LA CORTE SUPREMA DI CASSAZIONE

SEZIONE TRIBUTARIA

Composta dagli Ill.mi Sigg.ri Magistrati:

Dott. CAPPABIANCA Aurelio – Presidente –

Dott. GRECO Antonio – Consigliere –

Dott. LOCATELLI Giuseppe – Consigliere –

Dott. FERRO Massimo – Consigliere –

Dott. ESPOSITO Antonio Francesco – rel. Consigliere –

ha pronunciato la seguente:

ORDINANZA

sul ricorso 8734/2013 proposto da:

AGENZIA DELLE ENTRATE, in persona del Direttore pro tempore,

elettivamente domiciliato in ROMA VIA DEI PORTOGHESI 12, presso

l’AVVOCATURA GENERALE DELLO STATO, che lo rappresenta e difende;

– ricorrente –

contro

D.M.P.;

– intimata –

avverso la decisione n. 1419/2012 della COMM. TRIBUTARIA CENTRALE di

MILANO, depositata il 23/03/2012;

udita la relazione della causa svolta nella Camera di consiglio del

21/06/2017 dal Consigliere Dott. ANTONIO FRANCESCO ESPOSITO.

Fatto

RILEVATO IN FATTO

che D.M.P. presentava istanza di rimborso delle ritenute effettuate ai fini IRPEF nell’anno 1989 sull’indennità integrativa speciale ex lege n. 324 del 1959, dalla stessa percepita;

che avverso il silenzio-rifiuto formatosi sull’istanza di rimborso la contribuente proponeva ricorso dinanzi alla C.T.P. di Como, sostenendo che l’indennità in questione era esente da qualsiasi ritenuta;

che la decisione di accoglimento del ricorso emessa dalla commissione tributaria provinciale era confermata dalla C.T.R. della Lombardia;

che avverso la pronuncia del giudice di appello proponeva ricorso l’Ufficio dinanzi alla C.T.C., che, con sentenza del 23 marzo 2012, lo rigettava. Riteneva la Commissione che l’indennità integrativa speciale avesse una natura sui generis e che non costituisse una componente di reddito di lavoro dipendente, non rientrando nel concetto di retribuzione, ragion per cui non poteva essere sottoposta ad imposizione.
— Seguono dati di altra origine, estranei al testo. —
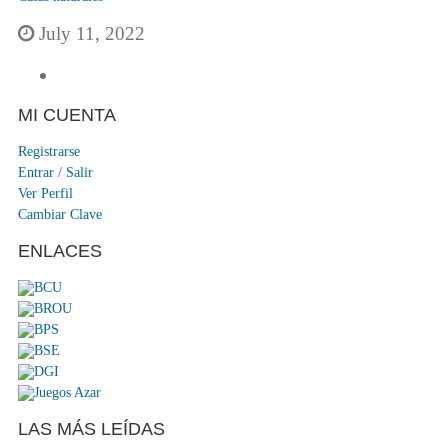
July 11, 2022
MI CUENTA
Registrarse
Entrar / Salir
Ver Perfil
Cambiar Clave
ENLACES
LAS MÁS LEÍDAS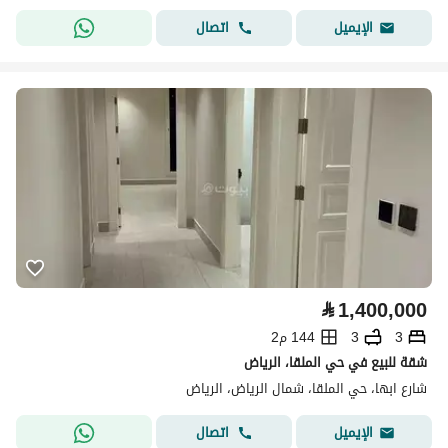
اتصال
الإيميل
⃁
1,400,000
3
3
144 م2
شقة للبيع في حي الملقا، الرياض
شارع ابها، حي الملقا، شمال الرياض، الرياض
اتصال
الإيميل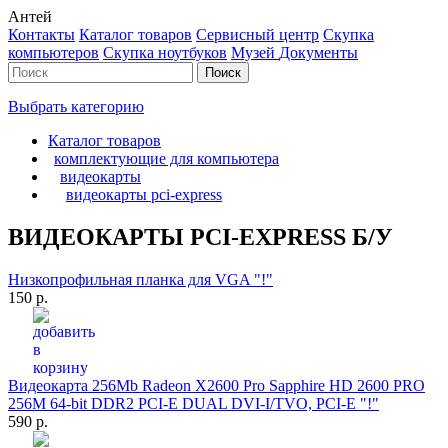
Антей
Контакты
Каталог товаров
Сервисный центр
Cкупка
компьютеров
Cкупка ноутбуков
Музей
Документы
Выбрать категорию
Каталог товаров
комплектующие для компьютера
видеокарты
видеокарты pci-express
ВИДЕОКАРТЫ PCI-EXPRESS Б/У
Низкопрофильная планка для VGA "!"
150 р.
Видеокарта 256Mb Radeon X2600 Pro Sapphire HD 2600 PRO
256M 64-bit DDR2 PCI-E DUAL DVI-I/TVO, PCI-E "!"
590 р.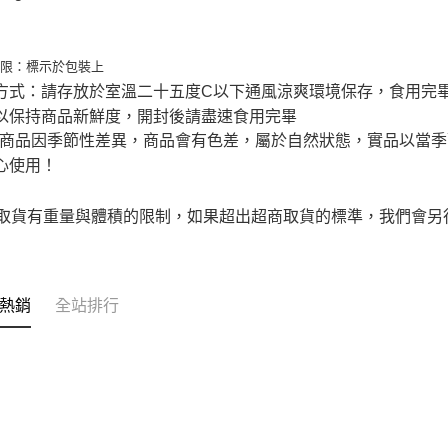
期限：標示於包裝上
方式：請存放於室溫二十五度C以下通風涼爽環境保存，食用完
以保持商品新鮮度，開封後請盡速食用完畢
站商品因季節性差異，商品會有色差，屬於自然狀態，實品以當季
心使用！
商取貨有重量與體積的限制，如果超出超商取貨的標準，我們會另
熱銷
全站排行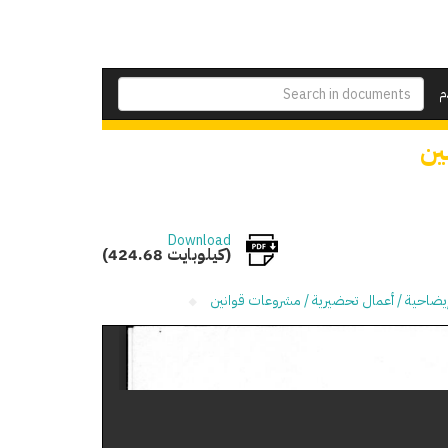
م
ين
Download
(424.68 كيلوبايت)
يضاحية / أعمال تحضيرية / مشروعات قوانين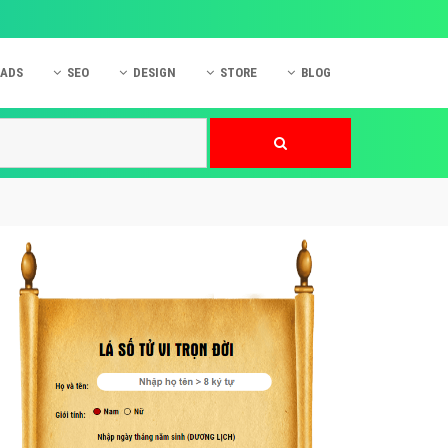
 ADS
SEO
DESIGN
STORE
BLOG
ner
 cáo Mobile
SEO Website
Thiết kế Web
nner
p quảng cáo Instagram
Dịch vụ SEO Website
Thiết kế Website
 cáo Zalo
Hỏi đáp SEO Google
Danh sách Website
 cáo Instagram
Thiết kế Landing Page
cáo Online
Dịch vụ thiết kế Website
 cáo Skype
Hỏi đáp Website
 cáo TVC
 cáo Cốc Cốc
mềm ứng dụng hay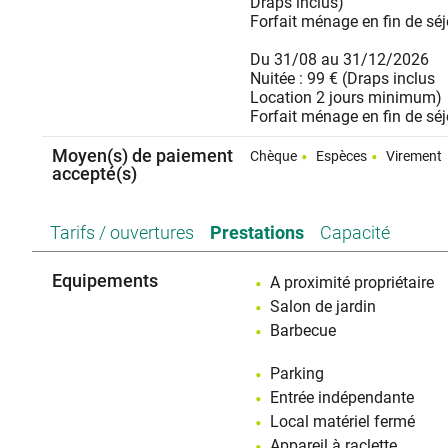
Draps inclus)
Forfait ménage en fin de séj
Du 31/08 au 31/12/2026
Nuitée : 99 € (Draps inclus
Location 2 jours minimum)
Forfait ménage en fin de séj
Moyen(s) de paiement
Chèque
Espèces
Virement
accepté(s)
Tarifs / ouvertures
Prestations
Capacité
Equipements
A proximité propriétaire
Salon de jardin
Barbecue
Parking
Entrée indépendante
Local matériel fermé
Appareil à raclette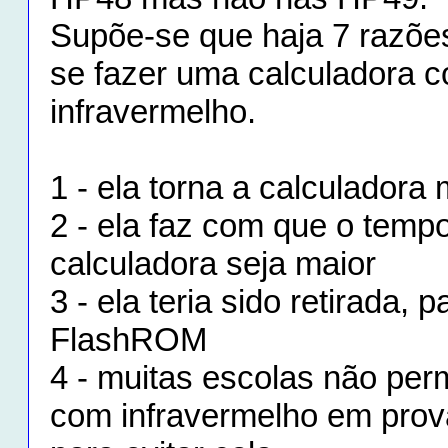
Supõe-se que haja 7 razões
se fazer uma calculadora c
infravermelho.
1 - ela torna a calculadora
2 - ela faz com que o temp
calculadora seja maior
3 - ela teria sido retirada, 
FlashROM
4 - muitas escolas não per
com infravermelho em prov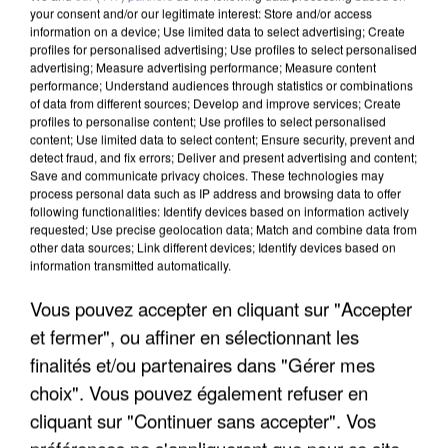
your consent and/or our legitimate interest: Store and/or access
information on a device; Use limited data to select advertising; Create
profiles for personalised advertising; Use profiles to select personalised
advertising; Measure advertising performance; Measure content
performance; Understand audiences through statistics or combinations
of data from different sources; Develop and improve services; Create
profiles to personalise content; Use profiles to select personalised
content; Use limited data to select content; Ensure security, prevent and
detect fraud, and fix errors; Deliver and present advertising and content;
Save and communicate privacy choices. These technologies may
process personal data such as IP address and browsing data to offer
following functionalities: Identify devices based on information actively
requested; Use precise geolocation data; Match and combine data from
other data sources; Link different devices; Identify devices based on
information transmitted automatically.
L’UN DES FONDATEURS SUPPOSÉS DE LA DZ
MAFIA INTERPELLÉ EN ALGÉRIE
Vous pouvez accepter en cliquant sur "Accepter
et fermer", ou affiner en sélectionnant les
finalités et/ou partenaires dans "Gérer mes
choix". Vous pouvez également refuser en
cliquant sur "Continuer sans accepter". Vos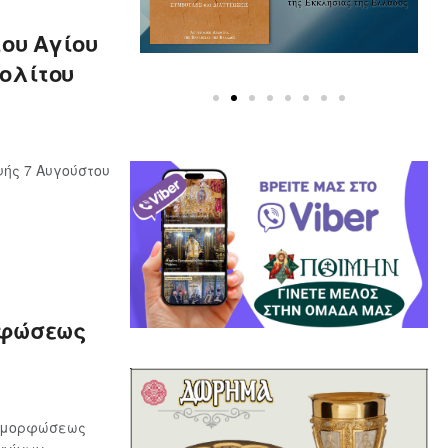
του Αγίου
ολίτου
ής 7 Αυγούστου
ρφώσεως
ταμορφώσεως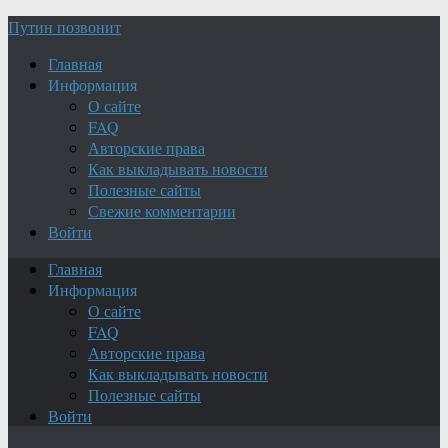
Путин позвонит
Главная
Информация
О сайте
FAQ
Авторские права
Как выкладывать новости
Полезные сайты
Свежие комментарии
Войти
Главная
Информация
О сайте
FAQ
Авторские права
Как выкладывать новости
Полезные сайты
Войти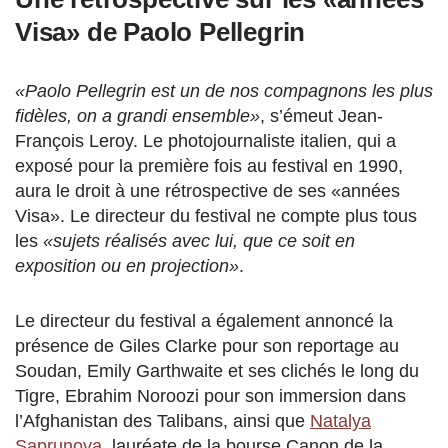
Visa» de Paolo Pellegrin
«Paolo Pellegrin est un de nos compagnons les plus
fidèles, on a grandi ensemble»
, s’émeut Jean-
François Leroy. Le photojournaliste italien, qui a
exposé pour la première fois au festival en 1990,
aura le droit à une rétrospective de ses «années
Visa». Le directeur du festival ne compte plus tous
les
«sujets réalisés avec lui, que ce soit en
exposition ou en projection»
.
Le directeur du festival a également annoncé la
présence de Giles Clarke pour son reportage au
Soudan, Emily Garthwaite et ses clichés le long du
Tigre, Ebrahim Noroozi pour son immersion dans
l’Afghanistan des Talibans, ainsi que
Natalya
Saprunova
, lauréate de la bourse Canon de la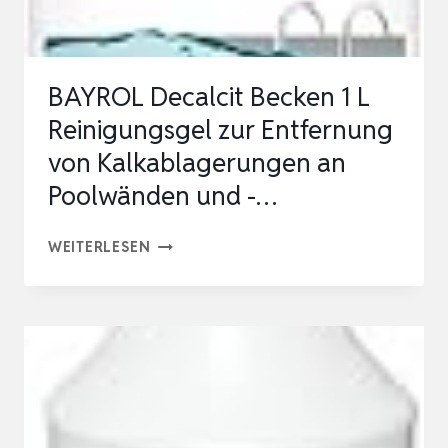
–
SAURER
REINIGER
BAYROL Decalcit Becken 1 L
FÜR
Reinigungsgel zur Entfernung
SCHMUTZABLAGERUNGE…
von Kalkablagerungen an
Poolwänden und -…
BAYROL
WEITERLESEN
DECALCIT
BECKEN
1
L
REINIGUNGSGEL
ZUR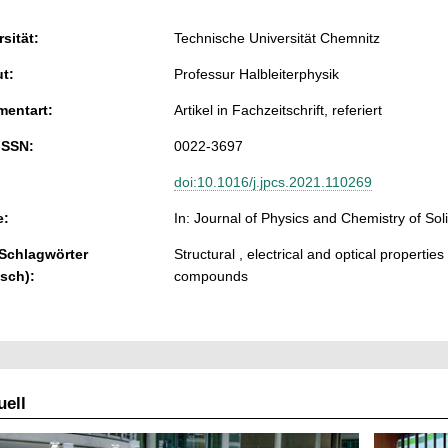
sität:
Technische Universität Chemnitz
ut:
Professur Halbleiterphysik
entart:
Artikel in Fachzeitschrift, referiert
ISSN:
0022-3697
doi:10.1016/j.jpcs.2021.110269
e:
In: Journal of Physics and Chemistry of Sol
 Schlagwörter
Structural , electrical and optical propert
isch):
compounds
ell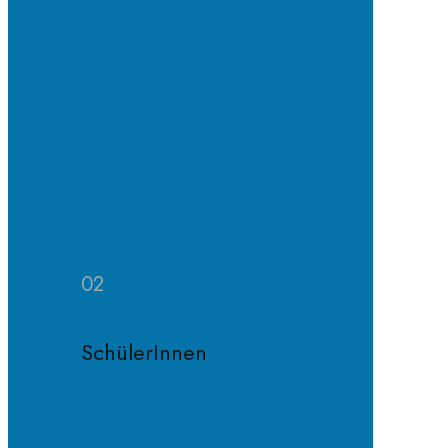
Erprobungs-
und
Mittelstufe
Oberstufe
Organisation
und
Profile
Weitere
Zuständigkeiten
02
SchülerInnen
Schülervertretung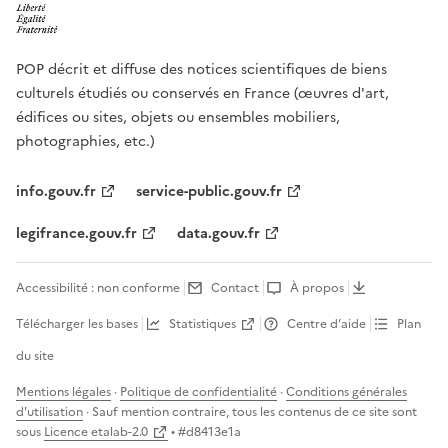
POP décrit et diffuse des notices scientifiques de biens
culturels étudiés ou conservés en France (œuvres d'art,
édifices ou sites, objets ou ensembles mobiliers,
photographies, etc.)
info.gouv.fr
service-public.gouv.fr
legifrance.gouv.fr
data.gouv.fr
Accessibilité : non conforme
Contact
À propos
Télécharger les bases
Statistiques
Centre d’aide
Plan
du site
Mentions légales
·
Politique de confidentialité
·
Conditions générales
d'utilisation
· Sauf mention contraire, tous les contenus de ce site sont
sous
Licence etalab-2.0
• #
d8413e1a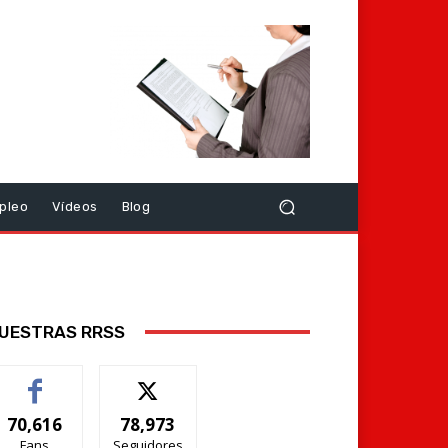
pleo
Vídeos
Blog
UESTRAS RRSS
70,616
78,973
Fans
Seguidores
Rilevava, inoltre, che la disciplina dettata dalla L. n. 324 del 1959, non era stata abrogata dal D.P.R n. 601 del 1973, art. 42; che contro la suddetta sentenza, l’Ufficio propone ricorso per cassazione, sulla base di un motivo;

che la contribuente non ha svolto difese.

Diritto

CONSIDERATO IN DIRITTO

che con l’unico motivo di ricorso l’Agenzia delle Entrate denuncia la violazione e falsa applicazione della L. n. 324 del 1959, D.P.R. n. 597 del 1973, art. 48 e del D.P.R n. 601 del 1973, art. 42;

che il ricorso è fondato, in quanto la sentenza impugnata si pone in aperto contrasto con la consolidata giurisprudenza di legittimità, secondo cui l’indennità integrativa speciale, in quanto componente del reddito da lavoro dipendente, è assoggettata all’IRPEF, che, ai sensi del D.P.R. 29 settembre 1973, n. 597, art. 48, ha ad oggetto tutti i compensi ed emolumenti, comunque denominati, percepiti nel periodo d’imposta in dipendenza del lavoro prestato sotto qualsiasi forma ed a qualsiasi titolo, “anche di liberalità”, mentre, per contro, l’esenzione prevista dalla L. 27 maggio 1959, n. 324, art. 1, lett. e), è stata abrogata dal D.P.R. 29 settembre 1973, n. 601, art. 42 (ex multis, Cass. civ. (ord.), sez. 6, 08-05-2014, n. 10028);

che il ricorso va dunque accolto e la sentenza impugnata cassata; che, non essendo necessari ulteriori accertamenti di fatto, la causa va decisa nel merito, con il rigetto del ricorso introduttivo della contribuente;

che le spese dei gradi di merito possono essere compensate tra le parti, mentre quelle del giudizio di legittimità, liquidate come in dispositivo, seguono la soccombenza.

PQM

 

accoglie il ricorso, cassa la sentenza impugnata e, decidendo nel merito, rigetta il ricorso introduttivo della contribuente.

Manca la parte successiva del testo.